Ruminations on Gardening and Fabric

After living in apartments most of my adult life, last year my family moved into a house with a pretty average plot of land attached. While the frontyard was fully landscaped, the backyard had been mostly ignored.

The backyard was like an open canvas and I was picking up a brush for the first time. I didn't know what to do with it. I spent a lot of time, day after day, staring at the dirt and dry grass that lay like straw on the ground. Sometime I would pull up a handful of dirt just to experience it. Warm, stiff dirt.

One section of the yard was gravel. I despised the gravel. It was hot and sharp. Below the gravel, I would learn, was landscaping fabric, and below that, compacted dirt. Nothing could grow there.

I paid a lot of attention, learning about the different fertile sections of my yard. A pile of old wood had been left to rot in one part. The dirt around it was hard, baked and dead. But under the wood it was light and airy, and moist.

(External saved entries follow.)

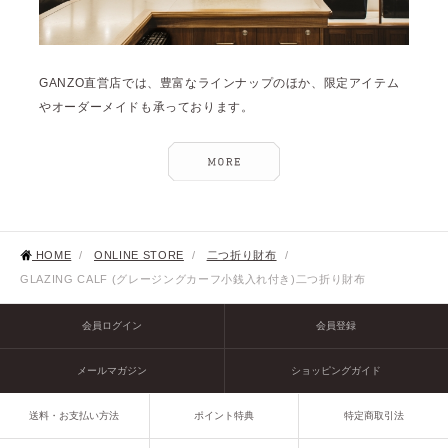
GANZO直営店では、豊富なラインナップのほか、限定アイテム
やオーダーメイドも承っております。
HOME
/
ONLINE STORE
/
二つ折り財布
/
GLAZING CALF (グレージングカーフ小銭入れ付き)二つ折り財布
会員ログイン
会員登録
メールマガジン
ショッピングガイド
送料・お支払い方法
ポイント特典
特定商取引法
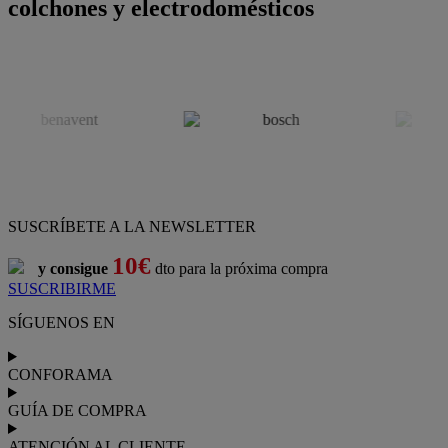
colchones y electrodomésticos
SUSCRÍBETE A LA NEWSLETTER
10€
y consigue
dto para la próxima compra
SUSCRIBIRME
SÍGUENOS EN
CONFORAMA
GUÍA DE COMPRA
ATENCIÓN AL CLIENTE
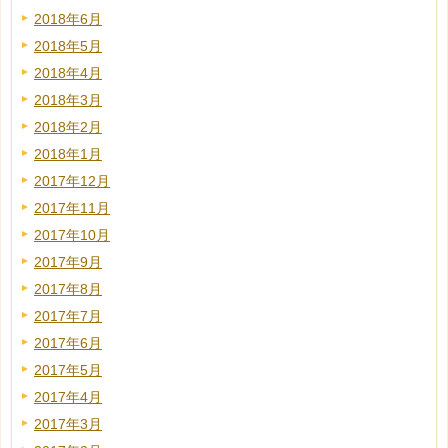
2018年6月
2018年5月
2018年4月
2018年3月
2018年2月
2018年1月
2017年12月
2017年11月
2017年10月
2017年9月
2017年8月
2017年7月
2017年6月
2017年5月
2017年4月
2017年3月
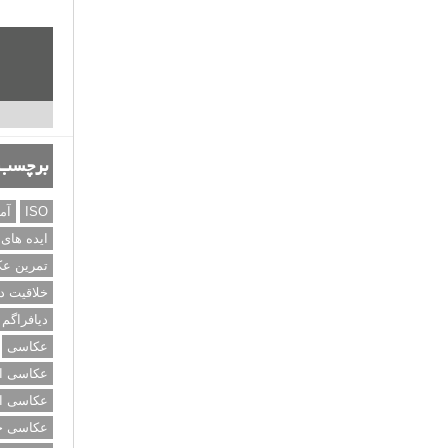
برچسب‌
ISO
آم
ایده های
تمرین ع
خلاقیت د
دیافراگم
عکاسی
عکاسی از
عکاسی از
عکاسی خی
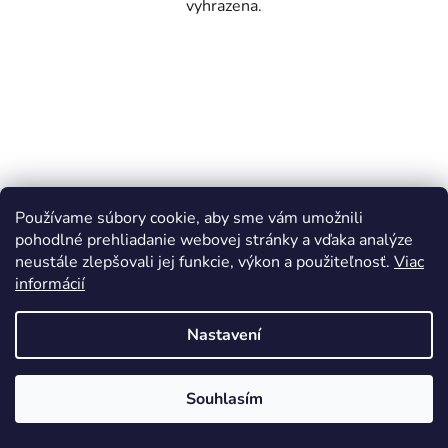
vyhrazena.
Používame súbory cookie, aby sme vám umožnili
pohodlné prehliadanie webovej stránky a vďaka analýze
neustále zlepšovali jej funkcie, výkon a použiteľnosť.
Viac
informácií
Nastavení
Souhlasím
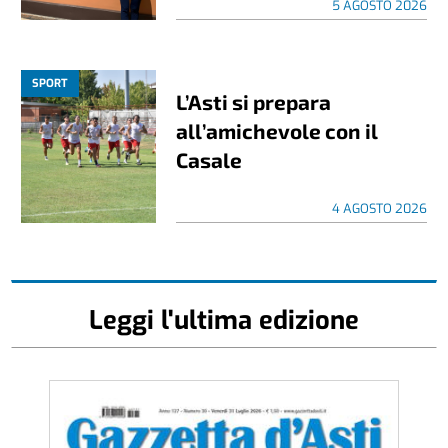
5 AGOSTO 2026
SPORT
L’Asti si prepara
all’amichevole con il
Casale
4 AGOSTO 2026
Leggi l'ultima edizione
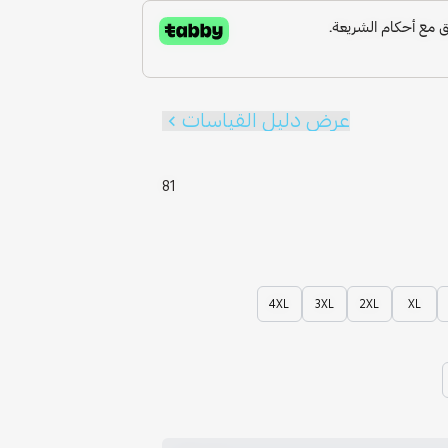
عرض دليل القياسات
81
4XL
3XL
2XL
XL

A neighbor's overgrown crepe myrtle hangs over one section of our yard. Below that the ground was light and soft as well. Leaf droppings had seemingly accumulated for years, especially along the fense. There was a rich, green grass growing here, easily pulled out by hand since the top 6 inches or so was just leaf layer.

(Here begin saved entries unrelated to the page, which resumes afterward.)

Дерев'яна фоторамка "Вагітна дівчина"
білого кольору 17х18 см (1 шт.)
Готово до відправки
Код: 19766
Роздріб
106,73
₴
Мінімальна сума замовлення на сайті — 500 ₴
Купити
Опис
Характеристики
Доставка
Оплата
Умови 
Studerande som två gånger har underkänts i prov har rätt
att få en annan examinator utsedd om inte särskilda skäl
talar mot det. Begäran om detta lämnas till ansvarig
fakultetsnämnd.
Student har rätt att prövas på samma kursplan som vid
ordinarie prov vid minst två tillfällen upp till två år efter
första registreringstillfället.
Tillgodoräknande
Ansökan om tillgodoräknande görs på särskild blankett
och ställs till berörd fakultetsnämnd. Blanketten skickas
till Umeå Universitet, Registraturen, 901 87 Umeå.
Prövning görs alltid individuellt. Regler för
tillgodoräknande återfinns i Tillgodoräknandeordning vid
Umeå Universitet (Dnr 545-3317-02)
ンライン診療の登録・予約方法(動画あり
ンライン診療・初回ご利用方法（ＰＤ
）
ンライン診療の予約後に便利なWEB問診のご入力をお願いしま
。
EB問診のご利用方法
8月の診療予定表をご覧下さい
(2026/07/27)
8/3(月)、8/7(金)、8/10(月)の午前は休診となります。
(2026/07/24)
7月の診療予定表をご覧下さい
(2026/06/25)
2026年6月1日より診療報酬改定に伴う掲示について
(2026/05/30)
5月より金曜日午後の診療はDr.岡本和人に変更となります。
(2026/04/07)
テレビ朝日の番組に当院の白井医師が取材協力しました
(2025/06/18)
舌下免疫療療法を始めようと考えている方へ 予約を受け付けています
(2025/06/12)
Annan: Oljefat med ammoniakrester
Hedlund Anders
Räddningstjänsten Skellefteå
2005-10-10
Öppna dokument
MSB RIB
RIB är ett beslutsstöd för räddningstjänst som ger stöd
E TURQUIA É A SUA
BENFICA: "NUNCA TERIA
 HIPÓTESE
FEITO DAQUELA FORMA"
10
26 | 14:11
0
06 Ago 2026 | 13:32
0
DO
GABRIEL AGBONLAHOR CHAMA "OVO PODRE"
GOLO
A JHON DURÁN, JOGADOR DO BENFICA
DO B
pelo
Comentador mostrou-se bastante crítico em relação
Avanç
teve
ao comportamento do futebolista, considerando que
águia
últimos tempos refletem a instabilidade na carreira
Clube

I just started planting things. I would go to home depot and find anything that interested me and try it out. We created a little container garden out of drawers from Ikea that we no longer needed. We grew broccoli, eggplant, kale and dill in there. They all did quite well, although I wouldn't recommend doing this. The wood was probably treated with chemicals that you wouldn't want in your food.

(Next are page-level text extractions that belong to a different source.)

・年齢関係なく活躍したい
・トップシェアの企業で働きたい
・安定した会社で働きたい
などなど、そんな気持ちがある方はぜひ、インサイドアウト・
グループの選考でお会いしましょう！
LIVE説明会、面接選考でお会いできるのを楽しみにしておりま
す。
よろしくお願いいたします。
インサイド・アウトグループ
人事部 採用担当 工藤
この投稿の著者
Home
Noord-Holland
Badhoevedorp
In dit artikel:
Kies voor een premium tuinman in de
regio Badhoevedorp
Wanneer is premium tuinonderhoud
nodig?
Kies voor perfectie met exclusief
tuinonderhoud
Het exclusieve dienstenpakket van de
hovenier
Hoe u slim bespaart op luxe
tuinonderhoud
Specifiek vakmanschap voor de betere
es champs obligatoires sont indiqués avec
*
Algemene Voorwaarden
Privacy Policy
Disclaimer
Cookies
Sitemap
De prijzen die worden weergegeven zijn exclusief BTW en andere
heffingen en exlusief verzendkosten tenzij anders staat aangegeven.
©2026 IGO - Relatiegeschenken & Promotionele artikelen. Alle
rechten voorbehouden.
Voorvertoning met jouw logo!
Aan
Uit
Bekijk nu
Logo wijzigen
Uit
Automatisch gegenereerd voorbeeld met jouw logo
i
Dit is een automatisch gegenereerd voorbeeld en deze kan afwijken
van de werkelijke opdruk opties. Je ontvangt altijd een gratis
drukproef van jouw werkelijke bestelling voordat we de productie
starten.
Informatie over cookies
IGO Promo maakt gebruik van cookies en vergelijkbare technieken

I planted my first tree, a pomegranite. Then three more: fig, lemon, mango. I build a couple of raised beds and filled them with tomatoes, kale, chard, radishes, beets, arugula.

Then I learned about native plants and contemplated ripping it all out and starting all over.

For much of the cooler months, I worked out of my garage. I would open the door and experience the cool breeze, listen to the sounds of leaves rustling, passing birds wondering by, squawking at each other. Too often, I found myself walking away from my work to pull some weeds or plant some recent purchase. All the while I'd be thinking about my little plot of land and what it means to own it.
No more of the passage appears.